Tom Petty
Opener: Steve Winwood
Aug 19, 2014
Tom Petty belongs to an exclusive club of aging songwriters (Bruce Springsteen being the most obvious example) who are still able to excite the masses with new material. This doesn’t mean Tuesday’s Saddledome crowd won’t be waiting for their favourites, but Hypnotic Eye is a solid set of rock songs that seem custom-made for a stadium and properly show off the Heartbreakers’ understated virtuosity. Critics are calling it his best record in years, a return to the concise writing. Musicians like Tom Petty have a true workman’s approach to their music. They write good music consistently, tour frequently and during their live performances there is a no nonsense approach, they play through many songs and perform them flawlessly. The focus for many modern musicians is on theatrics, whereas bands like The Heartbreakers, a live concert is about the music they can perform. I appreciate the honesty and reality of, you know, actual music.
Everyone knows Tom Petty and the Heartbreakers have a lot of good songs, but it really sinks in when you see them live and fifteen of the songs they play are classics where you knew every word, and the new songs they played were blending in seamlessly. Tom Petty has so many equally good songs, that no one in particularly really stands out, it is very difficult to pinpoint one individual song to talk about.
“This song comes from 1991,” said Tom Petty, early on in his set Tuesday night at the Saddledome “It may be the only thing I remember about 1991.” Part of a lengthy intro to the loping, singalong classic Into the Great Wide Open, Petty apparently has been recycling this joke during his current tour.
The Florida native, in fine form with his razor-sharp, impossibly tight Heartbreakers, has been kicking around long enough to know the classic conundrum of acts that have reached a certain vintage and can call upon a staggering back catalogue of crowd favourites. But, like Bruce Springsteen and a dwindling number of aging rockers, Petty has always seemed intent on showing audiences that he’s no jukebox act and backed it up with remarkably consistent material. While the 63-year-old songwriter may not be quite as adept at throwing unexpected curveballs into his sets as The Boss, it’s telling that two his first three songs Tuesday night were covers: A stinging Rickenbacker-blast through the Byrds’ So You Want to Be a Rock ’n’ Roll Star to open things up and a playful take on the blues chestnut Baby, Please Don’t Go not long afterwards. It was appropriately high-octaned start to an evening full of Pete Townshend windmills and drawn-out crashing ends to epic rockers.

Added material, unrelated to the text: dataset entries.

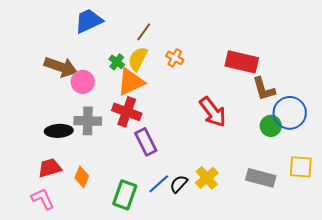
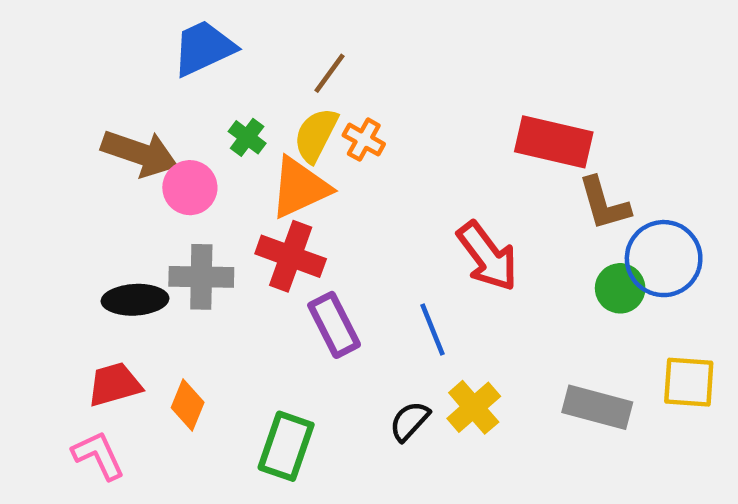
orange cross: (175, 58) -> (364, 140), moved
green cross: (117, 62) -> (247, 137), moved
blue line: (159, 184) -> (432, 330), moved, turned -70

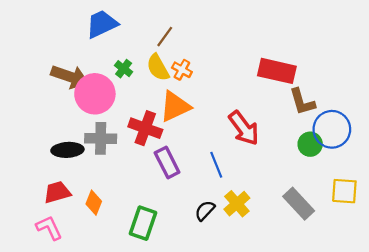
yellow semicircle: (316, 135) -> (158, 67), turned -56
pink circle: (190, 188) -> (95, 94), size x1.5
orange triangle: (300, 188) -> (175, 106), moved
gray rectangle: (597, 407) -> (299, 204), turned 32

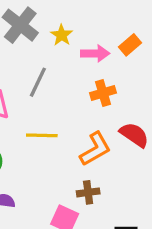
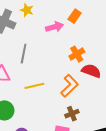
yellow star: (62, 35) -> (27, 10), moved
orange cross: (103, 93) -> (77, 54), moved

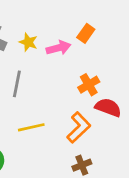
yellow star: (27, 10) -> (28, 42), moved

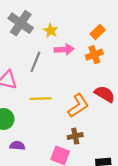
pink arrow: (59, 48) -> (64, 49), moved
orange cross: (89, 85) -> (94, 55), moved

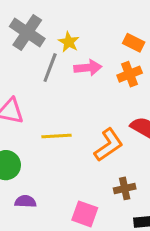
orange rectangle: (98, 32) -> (134, 43), turned 72
gray line: (35, 62) -> (50, 68), moved
brown cross: (75, 136) -> (125, 188), moved

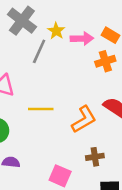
pink arrow: (88, 68) -> (82, 39), moved

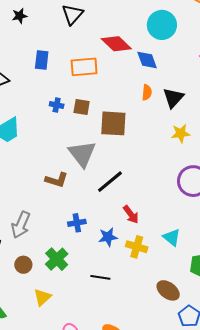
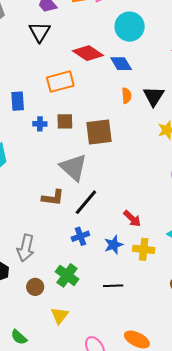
blue rectangle: (42, 60) -> (18, 101), moved
black line: (110, 182) -> (86, 202), moved

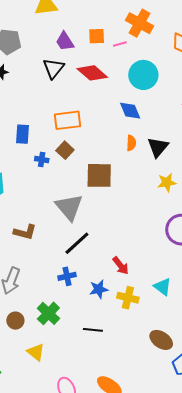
red diamond: (88, 53) -> (92, 73), moved
brown square: (65, 121) -> (65, 150), moved, turned 36
brown L-shape: (53, 198) -> (25, 232), moved
yellow triangle: (60, 316) -> (36, 352), turned -36

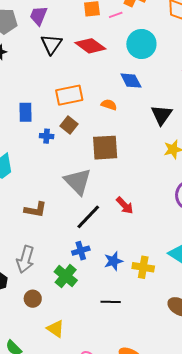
purple trapezoid: (65, 41) -> (39, 16), moved, turned 60
orange semicircle: (131, 143) -> (109, 105), moved, turned -70
red arrow: (121, 266) -> (125, 205), moved
green cross: (48, 313) -> (66, 276), moved

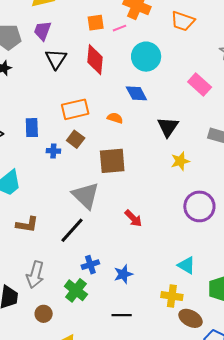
red diamond: (90, 46) -> (95, 60), turned 60
brown L-shape: (35, 210) -> (27, 224), moved
black line: (88, 217) -> (72, 230), moved
yellow cross: (143, 267) -> (172, 296), moved

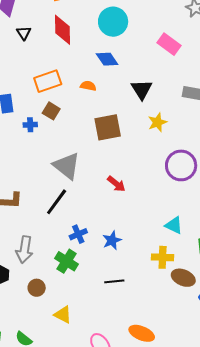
black triangle: (56, 59) -> (24, 33), size x0.7
brown square: (112, 161) -> (108, 127), moved

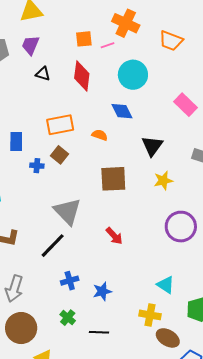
black triangle: (24, 33) -> (43, 74), turned -49
green cross: (67, 261) -> (68, 318), moved, size x0.7
brown circle: (37, 288) -> (21, 328), size x1.8

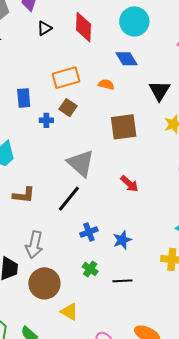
black triangle: (43, 74) -> (44, 28), turned -42

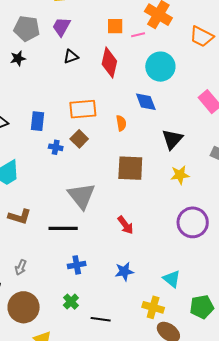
orange semicircle: (106, 84) -> (121, 123), turned 56
black line: (69, 199) -> (63, 228), turned 40
blue star: (122, 240) -> (124, 271), moved
gray arrow: (34, 245) -> (21, 267), size x0.6

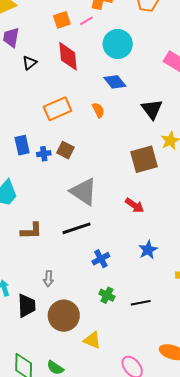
blue rectangle: (37, 121) -> (22, 145), moved
brown square: (79, 139) -> (65, 150), moved
brown square: (130, 168) -> (144, 159), moved

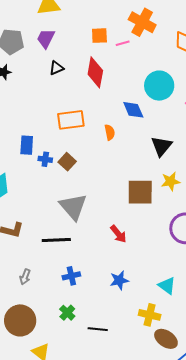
cyan circle: (118, 44) -> (159, 86), moved
gray arrow: (48, 279) -> (25, 277), moved

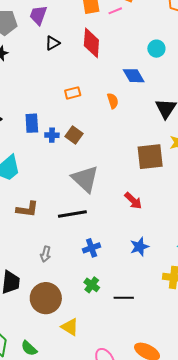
cyan circle: (159, 86) -> (156, 49), size x0.6
orange rectangle: (71, 120) -> (73, 93), size x0.6

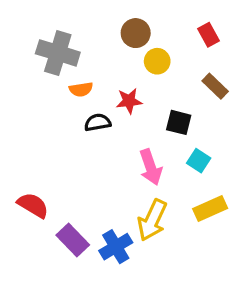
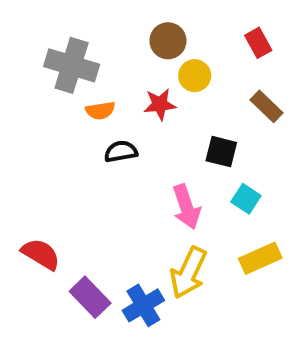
red star: (129, 101) -> (160, 104), moved

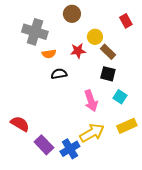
brown circle: (168, 41) -> (72, 14), moved
brown rectangle: (266, 106) -> (108, 52), moved
yellow arrow: (188, 273) -> (92, 133), turned -145

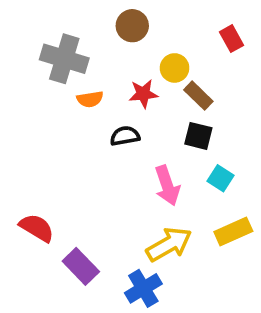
black semicircle: (59, 74) -> (125, 136), moved
blue cross: (70, 149) -> (143, 288), moved

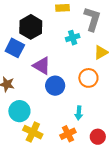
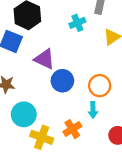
orange circle: (88, 78) -> (100, 86), moved
orange cross: (68, 134) -> (72, 129), moved

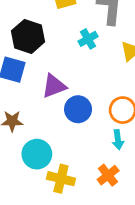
purple triangle: (44, 59) -> (54, 86), turned -40
orange cross: (72, 129) -> (108, 175), moved

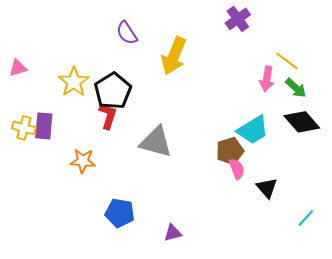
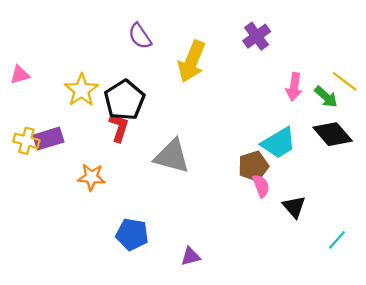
purple cross: (238, 19) -> (257, 36), moved
yellow line: (287, 61) -> (345, 81), moved
purple rectangle: (44, 126) -> (48, 139), turned 68

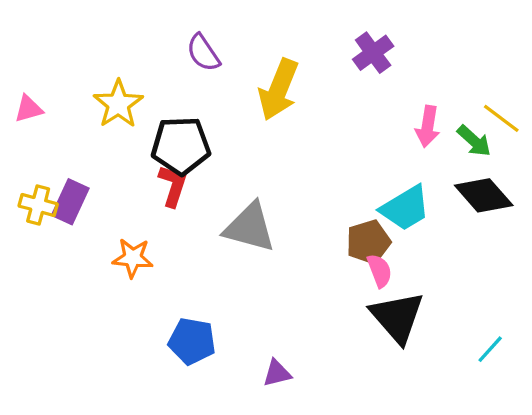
yellow star: (81, 90) -> (118, 104), moved
black pentagon: (124, 100) -> (181, 146), turned 30
purple rectangle: (48, 139) -> (70, 202), turned -48
black triangle: (294, 207) -> (397, 317), moved, size x1.6

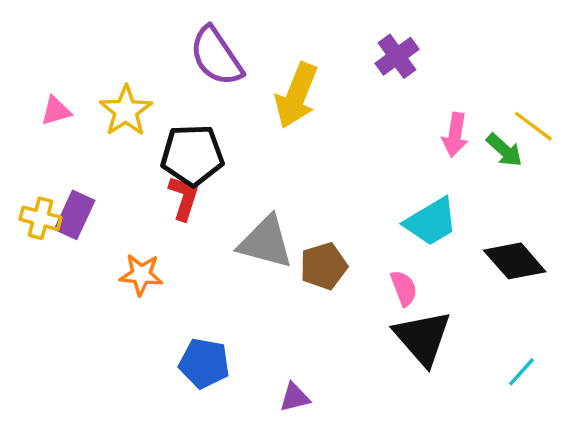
purple semicircle: (203, 53) -> (216, 56), size x1.5
pink triangle: (29, 109) -> (56, 111), moved
black diamond: (484, 195) -> (515, 261), moved
brown pentagon: (368, 242) -> (324, 266), moved

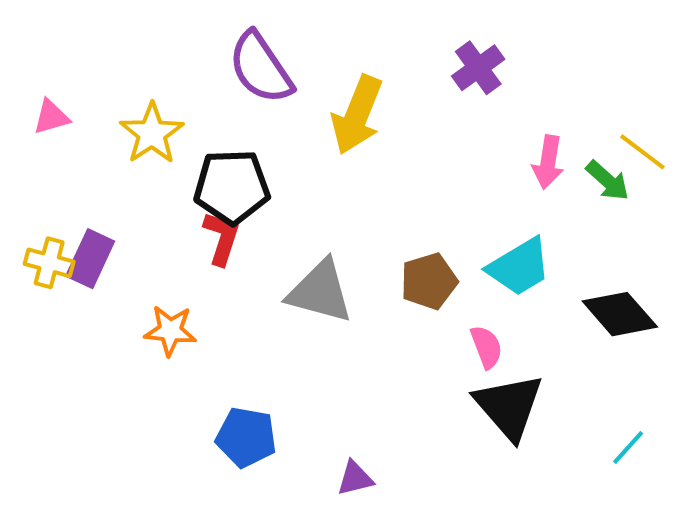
pink triangle: (56, 111) -> (51, 117), moved
brown pentagon: (324, 266) -> (429, 281), moved

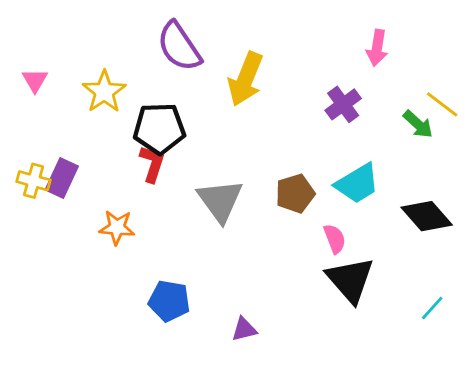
purple cross: (478, 68) -> (343, 104), moved
pink triangle: (51, 117) -> (35, 80), turned -44
pink arrow: (548, 162) -> (377, 48), moved
gray triangle: (320, 291) -> (220, 201), turned 39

But it certainly bodes well for Petty that some of the early highlights came from his excellent new album Hypnotic Eye, an assured group of guitar rockers that seem custom-built for the stadium. The riff-heavy American Dream Plan B and bluesy snarl of The Forgotten Man proved that his new material holds up to his classics, already sounding more-or-less timeless.
Granted, that doesn’t mean the crowd didn’t leap to their feet at the first note of the familiar jangle that opens Free Fallin’ or filled the stadium with an appropriate aroma during an early run of the cannabis anthem Mary Jane’s Last Dance.
There were a few (relatively) deeper cuts from his past as well, of course. He pulled out a wonderfully twangy version of the Traveling Wilburys’ Tweeter and the Monkey Man and offered a dreamy run through the underrated Two Gunslingers. The crowd was enthusiastically singing along to Petty’s sly ballad, Yer So Bad, and Learning To Fly, which have both turned into nostalgia-baiting classics over the years. With any luck, killer tracks from Hypnotic Eye such as Shadow People and U Get Me High — both delivered with gusto Tuesday — will enjoy a similar fate a few years from now.
Well, even if I wanted to say something special about Tom Petty and The Heartbreakers there is little to add to what everyone already knows. They put on a good show in Calgary and I am glad I saw it.
Opening act Steve Winwood showed no reservations against full-blown nostalgia. Winwood’s legacy in the history modern music stretches even longer than Petty’s. His songs are older … and much, much longer. It offered a very different groove than the headliner’s concise, song-focused dynamic. Winwood’s classic tunes tend to erupt into saxophone and guitar-fuelled marathons. Winwood even managed to turn his AOR mid-1980s hit, Higher Love, into a lite-funk excursion. But for the most part, he travelled back even further: opening with a suitably jammy I’m A Man and ending with Gimme Some Lovin’. Both were from his mid-1960s early years as a teenager in the Spencer Davis Group and both were played with an amped-up urgency. Not surprisingly, he also dipped into his years in Traffic, offering marathon versions of Medicated Goo and Dear Mr. Fantasy. He even a soul-rattling run through Can’t Find My Way Home, taken from the limited canon of his late-’60s supergroup Blind Faith.
At 66, Winwood’s voice is still an impressive instrument, as powerful and soulful as ever and his band sounds wonderfully expansive, even when tucked onto the corner of the stage as an opening act.